The model has 2,592,105 trainable parameters


## Train the Model

In [19]:
import torch.optim as optim

optimizer = optim.SGD(model.parameters(), lr=1e-3)
criterion = nn.BCEWithLogitsLoss()
model = model.to(device)
criterion = criterion.to(device)

In [20]:
def binary_accuracy(preds, y):
    """
    Returns accuracy per batch, i.e. if you get 8/10 right, this returns 0.8, NOT 8
    """

    #round predictions to the closest integer
    rounded_preds = torch.round(torch.sigmoid(preds))
    correct = (rounded_preds == y).float() #convert into float for division
    acc = correct.sum() / len(correct)
    return acc

In [21]:
from tqdm import tqdm

In [22]:
def train(model, iterator, optimizer, criterion):

    epoch_loss = 0
    epoch_acc = 0

    model.train()

    for batch in tqdm(iterator):

        optimizer.zero_grad()

        predictions = model(batch.text).squeeze(1)

        loss = criterion(predictions, batch.label)

        acc = binary_accuracy(predictions, batch.label)

        loss.backward()

        optimizer.step()

        epoch_loss += loss.item()
        epoch_acc += acc.item()

    return epoch_loss / len(iterator), epoch_acc / len(iterator)

In [23]:
def evaluate(model, iterator, criterion):

    epoch_loss = 0
    epoch_acc = 0

    model.eval()

    with torch.no_grad():

        for batch in tqdm(iterator):

            predictions = model(batch.text).squeeze(1)

            loss = criterion(predictions, batch.label)

            acc = binary_accuracy(predictions, batch.label)

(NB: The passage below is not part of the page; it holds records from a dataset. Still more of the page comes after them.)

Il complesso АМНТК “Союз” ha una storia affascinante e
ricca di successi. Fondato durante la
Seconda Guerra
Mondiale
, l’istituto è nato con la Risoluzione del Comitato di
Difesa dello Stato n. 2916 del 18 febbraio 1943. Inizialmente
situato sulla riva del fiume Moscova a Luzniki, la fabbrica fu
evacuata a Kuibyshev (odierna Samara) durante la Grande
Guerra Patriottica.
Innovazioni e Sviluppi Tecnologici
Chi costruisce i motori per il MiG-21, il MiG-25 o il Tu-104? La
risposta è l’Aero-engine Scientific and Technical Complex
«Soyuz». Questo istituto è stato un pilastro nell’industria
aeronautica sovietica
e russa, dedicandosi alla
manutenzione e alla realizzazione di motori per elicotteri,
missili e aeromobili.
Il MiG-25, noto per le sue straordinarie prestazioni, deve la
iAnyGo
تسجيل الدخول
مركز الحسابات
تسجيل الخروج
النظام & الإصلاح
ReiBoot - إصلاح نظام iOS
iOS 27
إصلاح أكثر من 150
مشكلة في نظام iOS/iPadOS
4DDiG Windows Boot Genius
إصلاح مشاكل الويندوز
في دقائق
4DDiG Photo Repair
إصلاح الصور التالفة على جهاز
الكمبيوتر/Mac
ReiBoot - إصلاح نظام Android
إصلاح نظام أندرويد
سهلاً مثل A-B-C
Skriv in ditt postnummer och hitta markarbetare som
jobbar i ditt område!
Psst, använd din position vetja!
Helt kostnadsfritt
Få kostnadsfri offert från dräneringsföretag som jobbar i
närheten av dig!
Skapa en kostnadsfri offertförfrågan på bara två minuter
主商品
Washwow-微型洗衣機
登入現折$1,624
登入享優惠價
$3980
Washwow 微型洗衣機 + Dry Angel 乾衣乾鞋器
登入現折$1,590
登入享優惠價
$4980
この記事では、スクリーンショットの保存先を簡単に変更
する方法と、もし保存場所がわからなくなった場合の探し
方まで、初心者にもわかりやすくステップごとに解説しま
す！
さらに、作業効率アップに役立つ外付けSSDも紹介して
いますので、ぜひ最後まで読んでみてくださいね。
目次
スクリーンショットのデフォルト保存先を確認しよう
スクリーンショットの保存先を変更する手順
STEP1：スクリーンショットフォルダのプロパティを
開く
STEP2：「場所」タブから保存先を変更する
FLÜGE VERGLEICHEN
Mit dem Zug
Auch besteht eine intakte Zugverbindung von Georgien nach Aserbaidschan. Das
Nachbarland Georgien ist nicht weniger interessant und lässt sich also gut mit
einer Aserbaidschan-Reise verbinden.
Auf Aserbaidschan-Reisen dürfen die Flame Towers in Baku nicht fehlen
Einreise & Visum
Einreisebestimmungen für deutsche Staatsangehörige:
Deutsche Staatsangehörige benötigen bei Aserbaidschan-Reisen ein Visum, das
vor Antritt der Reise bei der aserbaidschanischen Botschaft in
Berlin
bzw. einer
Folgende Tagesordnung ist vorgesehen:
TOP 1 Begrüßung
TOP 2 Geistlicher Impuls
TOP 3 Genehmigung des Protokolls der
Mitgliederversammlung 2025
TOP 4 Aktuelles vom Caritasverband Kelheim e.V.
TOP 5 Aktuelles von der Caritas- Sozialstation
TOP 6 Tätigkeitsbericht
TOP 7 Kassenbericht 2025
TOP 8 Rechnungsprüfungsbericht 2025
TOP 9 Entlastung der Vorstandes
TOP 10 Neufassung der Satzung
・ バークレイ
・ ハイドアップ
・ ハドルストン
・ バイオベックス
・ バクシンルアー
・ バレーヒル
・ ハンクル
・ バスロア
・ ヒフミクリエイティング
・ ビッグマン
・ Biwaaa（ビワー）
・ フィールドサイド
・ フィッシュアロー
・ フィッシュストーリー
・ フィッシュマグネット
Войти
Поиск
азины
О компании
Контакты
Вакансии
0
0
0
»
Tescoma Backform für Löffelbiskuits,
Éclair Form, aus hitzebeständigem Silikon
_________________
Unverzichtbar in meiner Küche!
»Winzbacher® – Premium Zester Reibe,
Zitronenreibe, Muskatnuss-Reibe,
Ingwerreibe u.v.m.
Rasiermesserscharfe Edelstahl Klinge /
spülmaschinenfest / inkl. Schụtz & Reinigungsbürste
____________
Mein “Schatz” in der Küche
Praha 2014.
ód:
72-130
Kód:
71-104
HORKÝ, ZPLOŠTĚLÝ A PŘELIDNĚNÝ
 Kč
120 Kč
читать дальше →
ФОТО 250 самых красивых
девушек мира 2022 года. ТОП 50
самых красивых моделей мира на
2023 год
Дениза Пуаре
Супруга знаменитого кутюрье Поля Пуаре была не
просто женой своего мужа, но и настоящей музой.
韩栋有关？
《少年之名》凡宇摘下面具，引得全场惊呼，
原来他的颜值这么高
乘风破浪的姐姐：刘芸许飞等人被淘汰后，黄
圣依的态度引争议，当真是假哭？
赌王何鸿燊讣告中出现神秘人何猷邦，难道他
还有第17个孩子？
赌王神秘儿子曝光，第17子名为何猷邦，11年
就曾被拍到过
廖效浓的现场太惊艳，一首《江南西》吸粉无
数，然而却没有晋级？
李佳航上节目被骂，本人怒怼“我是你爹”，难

            epoch_loss += loss.item()
            epoch_acc += acc.item()

    return epoch_loss / len(iterator), epoch_acc / len(iterator)

In [24]:
import time

def epoch_time(start_time, end_time):
    elapsed_time = end_time - start_time
    elapsed_mins = int(elapsed_time / 60)
    elapsed_secs = int(elapsed_time - (elapsed_mins * 60))
    return elapsed_mins, elapsed_secs

In [25]:
N_EPOCHS = 5

best_valid_loss = float('inf')

for epoch in range(N_EPOCHS):

    start_time = time.time()

    train_loss, train_acc = train(model, train_iterator, optimizer, criterion)
    valid_loss, valid_acc = evaluate(model, valid_iterator, criterion)

    end_time = time.time()

    epoch_mins, epoch_secs = epoch_time(start_time, end_time)

    if valid_loss < best_valid_loss:
        best_valid_loss = valid_loss
        torch.save(model.state_dict(), 'rnn-model.pt')

    print(f'Epoch: {epoch+1:02} | Epoch Time: {epoch_mins}m {epoch_secs}s')
    print(f'\tTrain Loss: {train_loss:.3f} | Train Acc: {train_acc*100:.2f}%')
    print(f'\t Val. Loss: {valid_loss:.3f} |  Val. Acc: {valid_acc*100:.2f}%')

100%|██████████| 274/274 [00:09<00:00, 28.18it/s]
100%|██████████| 118/118 [00:01<00:00, 107.93it/s]


Epoch: 01 | Epoch Time: 0m 10s
	Train Loss: 0.694 | Train Acc: 50.19%
	 Val. Loss: 0.696 |  Val. Acc: 49.81%


100%|██████████| 274/274 [00:08<00:00, 30.51it/s]
100%|██████████| 118/118 [00:00<00:00, 154.28it/s]


Epoch: 02 | Epoch Time: 0m 9s
	Train Loss: 0.693 | Train Acc: 49.86%
	 Val. Loss: 0.696 |  Val. Acc: 49.96%


100%|██████████| 274/274 [00:08<00:00, 30.53it/s]
100%|██████████| 118/118 [00:00<00:00, 156.65it/s]


Epoch: 03 | Epoch Time: 0m 9s
	Train Loss: 0.693 | Train Acc: 50.15%
	 Val. Loss: 0.696 |  Val. Acc: 50.78%


100%|██████████| 274/274 [00:09<00:00, 29.07it/s]
100%|██████████| 118/118 [00:01<00:00, 108.87it/s]


Epoch: 04 | Epoch Time: 0m 10s
	Train Loss: 0.693 | Train Acc: 49.82%
	 Val. Loss: 0.696 |  Val. Acc: 49.65%


100%|██████████| 274/274 [00:09<00:00, 30.11it/s]
100%|██████████| 118/118 [00:01<00:00, 110.31it/s]

Epoch: 05 | Epoch Time: 0m 10s
	Train Loss: 0.693 | Train Acc: 50.18%
	 Val. Loss: 0.696 |  Val. Acc: 50.83%





In [26]:
model.load_state_dict(torch.load('rnn-model.pt'))

test_loss, test_acc = evaluate(model, test_iterator, criterion)

print(f'Test Loss: {test_loss:.3f} | Test Acc: {test_acc*100:.2f}%')

100%|██████████| 391/391 [00:04<00:00, 97.65it/s]

Test Loss: 0.712 | Test Acc: 45.68%





## Next Steps

In the next task, the improvements we will make are:
- packed padded sequences
- pre-trained word embeddings
- different RNN architecture
- bidirectional RNN
- multi-layer RNN
- regularization
- a different optimizer

This will allow us to achieve ~84% accuracy.